Obama is currently trying hard to engineer a three-way summit with Israeli leader Binyamin Netanyahu and PA chairman Mahmoud Abbas at the upcoming United Nations assembly, but even that symbolic feat is still in doubt. He opened the video statement with an attempt to evoke a conciliatory spirit.
"[T]his sacred time provides not just an opportunity for individual renewal and reconciliation, but for families, communities and even nations to heal old divisions, seek new understandings, and come together to build a better world for our children and grandchildren,” he said.

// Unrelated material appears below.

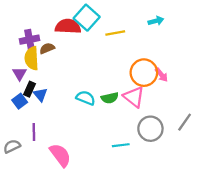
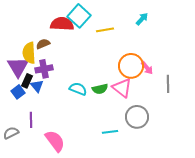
cyan arrow: (156, 21) -> (142, 19), turned -32
purple cross: (29, 40) -> (44, 69), moved
purple triangle: (20, 74) -> (18, 67), size x1.6
gray line: (185, 122) -> (168, 84), moved, turned -36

"At the dawn of this New Year, let us rededicate ourselves to that work. Let us reject the impulse to harden ourselves to others’ suffering, and instead make a habit of empathy – of recognizing ourselves in each other and extending our compassion to those in need.
A call to worship freely
"Let us resist prejudice, intolerance, and indifference in whatever forms they may take -- let us stand up strongly to the scourge of anti-Semitism, which is still prevalent in far too many corners of our world.

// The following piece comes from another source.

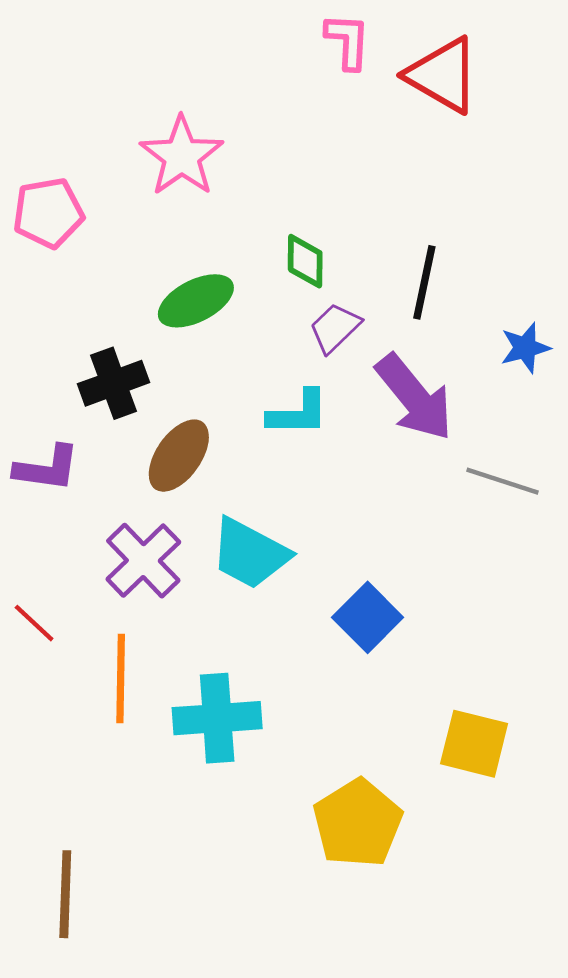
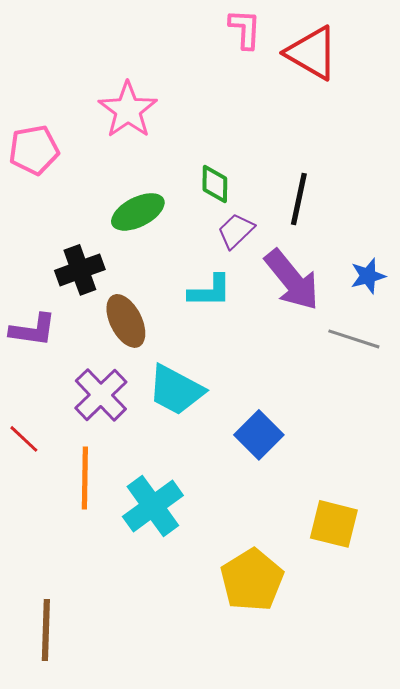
blue star: (525, 348) -> (368, 276), moved
brown ellipse: (179, 456) -> (126, 321), turned -62
cyan cross: (217, 718) -> (153, 506), turned -32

"Let us work to extend the rights and freedoms so many of us enjoy to all the world’s citizens – to speak and worship freely; to live free from violence and oppression; to make of our lives what we will.
“And let us work to achieve lasting peace and security for the state of Israel, so that the Jewish state is fully accepted by its neighbors, and its children can live their dreams free from fear. That is why my Administration is actively pursuing the lasting peace that has eluded Israel and its Arab neighbors for so long.
“Throughout history, the Jewish people have been, in the words of the prophet Isaiah, 'a light unto the nations.' Through an abiding commitment to faith, family and justice, Jews have overcome extraordinary adversity, holding fast to the hope of a better tomorrow.
“In this season of renewal, we celebrate that spirit; we honor a great and ancient faith; and we rededicate ourselves to the work of repairing this world.
“Michelle and I wish all who celebrate Rosh HaShanah a healthy, peaceful and sweet New Year.”
Obama's 2009 Rosh HaShanah message is not very different from the one he delivered last year, when he was still a candidate for President, which included the lines: “As families come together to mark the High Holy Days, upholding a proud Jewish tradition, let us all rededicate ourselves to the task of repairing this world for our children and grandchildren, and to working to achieve peace and security for Israel."